グローバル化、ボーダーレス化、さらにはAI化が進むなか、私たちはどのような力を身につけなくてはならないのか。また、どのように人と関わって協働していくのか。そのことを追求し続け、自ら前進していくことができる人を育てるため、同校では「未来志向型教育」を展開しています。
江川校長:「思考力や判断力、表現力はもちろんですが、直感やセンス、コミュニケーション、発想、身体性などをも磨くことが『未来志向型教育』の目的です」
TOTOやノリタケなど、日本のセラミック産業の創始者であり、同校の創立者である森村市左衛門が自らの礎としていた「独立自営」を建学の精神とし、「正直・親切・勤勉」を行動指針とする同校。教科学習や多彩な体験学習、そして諸活動を大切にしながら、「社会を変革することに貢献できる人間の育成」を目指します。
そして、江川校長が考える「グローバル人財に必要な資質」は、以下の3つです。
❶どんな状況でも「自分で考えて課題を解決できる力」
❷世界共通言語である「英語力」
❸どんな場所でも眠れて、好き嫌いなく何でも食べられる「たくましさ」
❶と❷はよく目にすることですが、❸には大きくうなずきつつも、あまり明文化されているものは見かけません。そこに込めた、江川校長の思いを尋ねました。
江川校長:「これは、私自身の経験が元になっています。教員になりたての頃、旅行代理店が主催するアメリカ研修旅行に北は北海道、南は沖縄まで全国から応募してきた高校生28人を、私が引率したことがあったのです」
現在のように、各学校が独自に海外研修を実施するようになったのは約30年前。

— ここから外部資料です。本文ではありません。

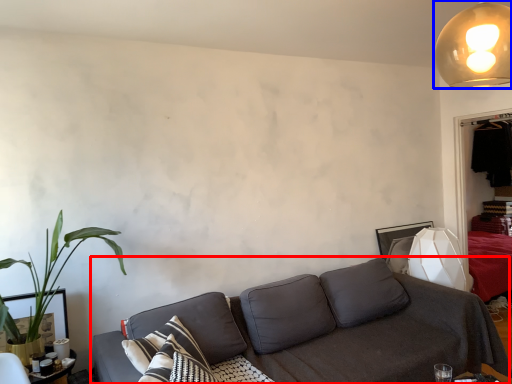 Question: Among these objects, which one is nearest to the camera, studio couch (highlighted by a red box) or lamp (highlighted by a blue box)?

Choices:
 (A) studio couch
 (B) lamp

Answer: (A) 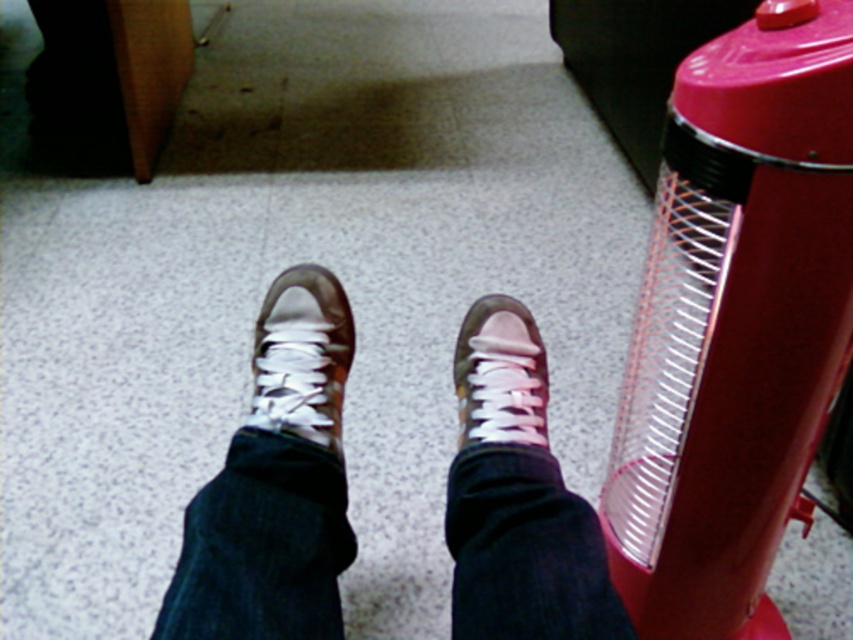 You are trying to place a small plant pot exactly at the center of the room. The room has a coordinate system where the bottom left corner is the origin. Given that the white leather shoe at center is located at point 0.558, 0.355, can you determine if the shoe is closer to the center of the room than to the edge?

The white leather shoe at center is located at point (x=302, y=356). The center of the room would be at coordinates (x=426, y=320). Calculating the distance between the shoe and the center versus the edges, the shoe is closer to the center than to the edges.

You are a photographer trying to capture a closeup of the matte brown sneakers at center. Your camera is positioned at a certain distance. Based on the scene, can you determine if the camera is close enough to focus on the sneakers?

The matte brown sneakers at center and camera are 19.37 inches apart. Since most cameras can focus within this distance, the camera is close enough to focus on the matte brown sneakers at center. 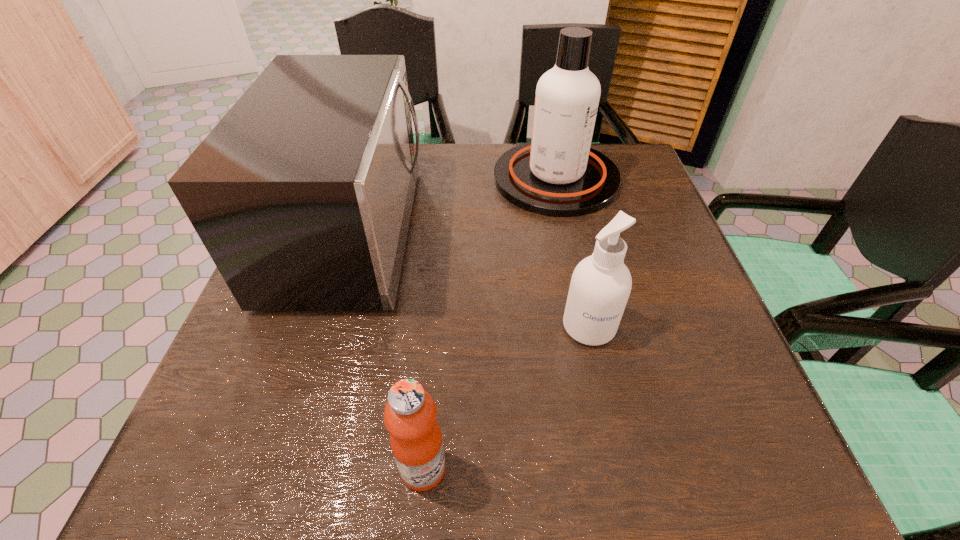 The width and height of the screenshot is (960, 540). I want to click on the tallest object, so click(557, 174).

This screenshot has height=540, width=960. Identify the location of the farther cleansing agent. (557, 174).

You are a GUI agent. You are given a task and a screenshot of the screen. Output one action in this format:
    pyautogui.click(x=<x>, y=<y>)
    Task: Click on the microwave oven
    
    Given the screenshot: What is the action you would take?
    pyautogui.click(x=302, y=194)

Find the location of a particular element. Image resolution: width=960 pixels, height=540 pixels. the third shortest object is located at coordinates (302, 194).

At what (x,y) coordinates should I click in order to perform the action: click on the shorter cleansing agent. Please return your answer as a coordinate pair (x, y). This screenshot has height=540, width=960. Looking at the image, I should click on (600, 286).

The height and width of the screenshot is (540, 960). In order to click on the third tallest object in this screenshot , I will do `click(600, 286)`.

In order to click on the third object from right to left in this screenshot , I will do `click(410, 414)`.

I want to click on fruit juice, so tap(410, 414).

You are a GUI agent. You are given a task and a screenshot of the screen. Output one action in this format:
    pyautogui.click(x=<x>, y=<y>)
    Task: Click on the blank space located 0.320m on the left of the tallest object
    
    Given the screenshot: What is the action you would take?
    pyautogui.click(x=371, y=179)

Where is `free spot located 0.400m with the door open on the third shortest object`? This screenshot has height=540, width=960. free spot located 0.400m with the door open on the third shortest object is located at coordinates (597, 231). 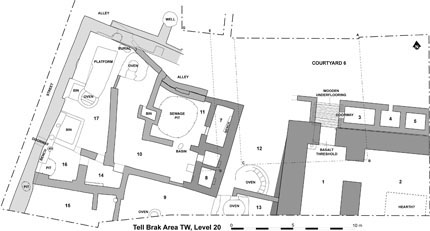 Where is `room 3`? The height and width of the screenshot is (231, 430). room 3 is located at coordinates coord(356,118). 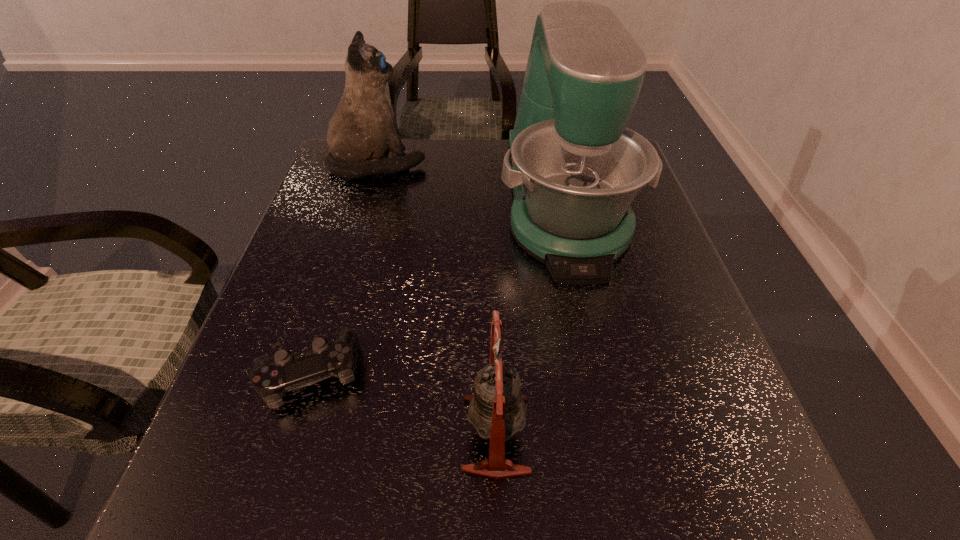 Find the location of a particular element. Image resolution: width=960 pixels, height=540 pixels. vacant space at the near right corner of the desktop is located at coordinates (678, 493).

Find the location of a particular element. Image resolution: width=960 pixels, height=540 pixels. free area in between the cat and the mixer is located at coordinates (470, 182).

You are a GUI agent. You are given a task and a screenshot of the screen. Output one action in this format:
    pyautogui.click(x=<x>, y=<y>)
    Task: Click on the free spot between the cat and the control
    
    Given the screenshot: What is the action you would take?
    pyautogui.click(x=343, y=268)

At what (x,y) coordinates should I click in order to perform the action: click on empty location between the bell and the third shortest object. Please return your answer as a coordinate pair (x, y). Looking at the image, I should click on (437, 299).

I want to click on vacant space that's between the bell and the shortest object, so 402,403.

I want to click on vacant space in between the third tallest object and the cat, so (x=437, y=299).

You are a GUI agent. You are given a task and a screenshot of the screen. Output one action in this format:
    pyautogui.click(x=<x>, y=<y>)
    Task: Click on the vacant area between the third shortest object and the control
    
    Given the screenshot: What is the action you would take?
    pyautogui.click(x=343, y=268)

I want to click on unoccupied position between the control and the tallest object, so click(436, 287).

Image resolution: width=960 pixels, height=540 pixels. In order to click on free spot between the second shortest object and the cat in this screenshot , I will do `click(437, 299)`.

In order to click on empty space between the cat and the control in this screenshot , I will do `click(343, 268)`. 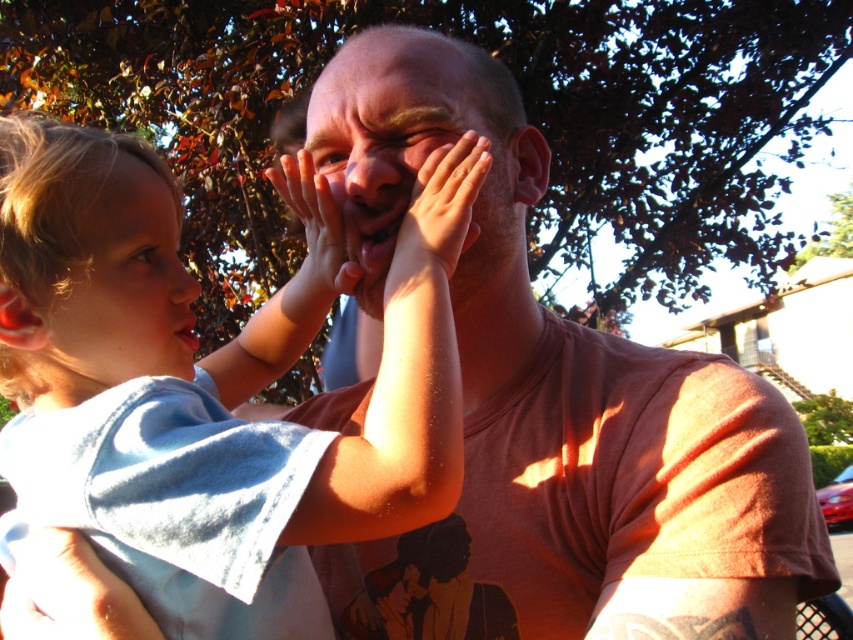 Does matte orange t-shirt at center appear on the left side of smooth skin face at center?

No, matte orange t-shirt at center is not to the left of smooth skin face at center.

The image size is (853, 640). What do you see at coordinates (553, 410) in the screenshot?
I see `matte orange t-shirt at center` at bounding box center [553, 410].

This screenshot has height=640, width=853. Identify the location of matte orange t-shirt at center. (553, 410).

Can you confirm if light blue cotton shirt at left is shorter than smooth skin face at center?

Incorrect, light blue cotton shirt at left's height does not fall short of smooth skin face at center's.

Can you confirm if light blue cotton shirt at left is positioned to the left of smooth skin face at center?

Correct, you'll find light blue cotton shirt at left to the left of smooth skin face at center.

Image resolution: width=853 pixels, height=640 pixels. I want to click on light blue cotton shirt at left, so click(242, 330).

Identify the location of light blue cotton shirt at left. This screenshot has height=640, width=853. (242, 330).

Between point (67, 189) and point (349, 278), which one is positioned behind?

Point (349, 278)

How distant is light blue cotton shirt at left from smooth skin hand at center?

light blue cotton shirt at left and smooth skin hand at center are 6.80 inches apart.

Which is behind, point (173, 252) or point (352, 282)?

The point (352, 282) is more distant.

Locate an element on the screen. The image size is (853, 640). light blue cotton shirt at left is located at coordinates (242, 330). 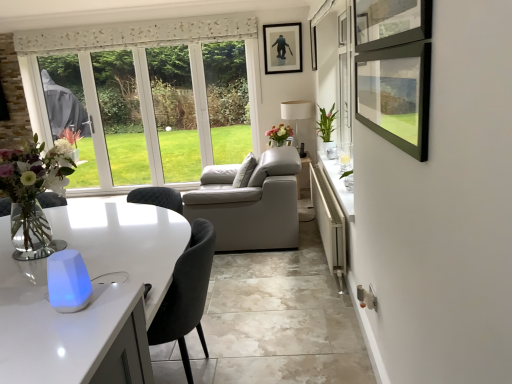 Question: Is translucent glass vase at center, which appears as the first flower when viewed from the left, outside white matte lamp at center?

Choices:
 (A) yes
 (B) no

Answer: (A)

Question: Is translucent glass vase at center, which ranks as the first flower in back-to-front order, shorter than white matte lamp at center?

Choices:
 (A) yes
 (B) no

Answer: (A)

Question: Is translucent glass vase at center, which ranks as the first flower in back-to-front order, positioned in front of white matte lamp at center?

Choices:
 (A) no
 (B) yes

Answer: (B)

Question: Can you confirm if translucent glass vase at center, which appears as the first flower when viewed from the left, is positioned to the left of white matte lamp at center?

Choices:
 (A) yes
 (B) no

Answer: (A)

Question: Is translucent glass vase at center, which appears as the first flower when viewed from the left, positioned with its back to white matte lamp at center?

Choices:
 (A) yes
 (B) no

Answer: (B)

Question: From a real-world perspective, relative to matte black picture frame at upper center, is green glossy vase at upper right, the 2th flower in the back-to-front sequence, vertically above or below?

Choices:
 (A) below
 (B) above

Answer: (A)

Question: From the image's perspective, is green glossy vase at upper right, the second flower positioned from the left, above or below matte black picture frame at upper center?

Choices:
 (A) below
 (B) above

Answer: (A)

Question: Is green glossy vase at upper right, the second flower positioned from the left, taller or shorter than matte black picture frame at upper center?

Choices:
 (A) short
 (B) tall

Answer: (A)

Question: Choose the correct answer: Is green glossy vase at upper right, the 2th flower in the back-to-front sequence, inside matte black picture frame at upper center or outside it?

Choices:
 (A) inside
 (B) outside

Answer: (B)

Question: Is white glossy counter at lower right in front of or behind translucent glass vase at left in the image?

Choices:
 (A) front
 (B) behind

Answer: (B)

Question: From the image's perspective, is white glossy counter at lower right located above or below translucent glass vase at left?

Choices:
 (A) below
 (B) above

Answer: (A)

Question: Does point (340, 254) appear closer or farther from the camera than point (40, 218)?

Choices:
 (A) farther
 (B) closer

Answer: (A)

Question: Is white glossy counter at lower right wider or thinner than translucent glass vase at left?

Choices:
 (A) thin
 (B) wide

Answer: (A)

Question: Is translucent glass vase at center, which appears as the first flower when viewed from the left, wider or thinner than white glossy counter at lower right?

Choices:
 (A) wide
 (B) thin

Answer: (A)

Question: Is point (290, 127) closer or farther from the camera than point (331, 213)?

Choices:
 (A) closer
 (B) farther

Answer: (B) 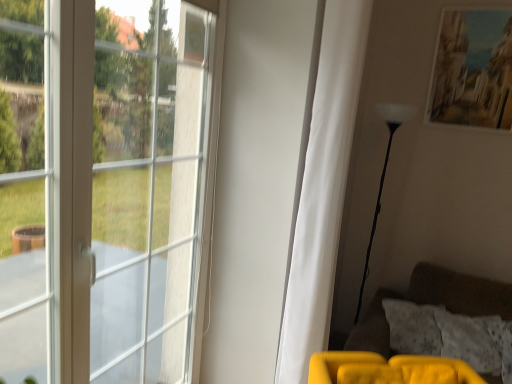 Question: From the image's perspective, is matte paper picture frame at upper right beneath white matte curtain at center?

Choices:
 (A) no
 (B) yes

Answer: (A)

Question: Is matte paper picture frame at upper right aimed at white matte curtain at center?

Choices:
 (A) no
 (B) yes

Answer: (B)

Question: Is matte paper picture frame at upper right at the left side of white matte curtain at center?

Choices:
 (A) no
 (B) yes

Answer: (A)

Question: From the image's perspective, is matte paper picture frame at upper right located above white matte curtain at center?

Choices:
 (A) no
 (B) yes

Answer: (B)

Question: Is white matte curtain at center located within matte paper picture frame at upper right?

Choices:
 (A) yes
 (B) no

Answer: (B)

Question: Is matte paper picture frame at upper right situated inside white matte curtain at center or outside?

Choices:
 (A) outside
 (B) inside

Answer: (A)

Question: Is matte paper picture frame at upper right taller or shorter than white matte curtain at center?

Choices:
 (A) tall
 (B) short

それ以前は旅行代理店が全国から参加希望者を募り、参加者が通ういずれかの学校の先生が代表して引率するケースが珍しくなかったのだそうです。しかも、日本を発つまではスタッフの方がいても、飛行機に乗り込んでからは、先生が一人で添乗員の役目も果たしたのだとか。
江川校長:「1カ月間の研修だったのですが、生徒はそれぞれホームステイ先に散らばり、私自身もホームステイをしました。ですから、慣れない環境の中で意思疎通が上手くいかない、パスポートを失くしたなど、さまざまな問題が起こるたびに、携帯電話もない時代でしたから、あちらに走りこちらに走り、それはそれは大変でした。私がお世話になっていた家のご主人に協力していただいたりしながら、なんとか無事に1カ月間を乗り切ることができたのです。その経験から、とにもかくにも『どんな場所でも眠れて、好き嫌いなく何でも食べられる』ことさえできれば、何事も何とかなると実感したのです(笑)」
国際理解教育の草創期に、海外研修を体験したその時の高校生たちはもう52歳。今も交流は続いていて、2年に一度は集まっているそうです。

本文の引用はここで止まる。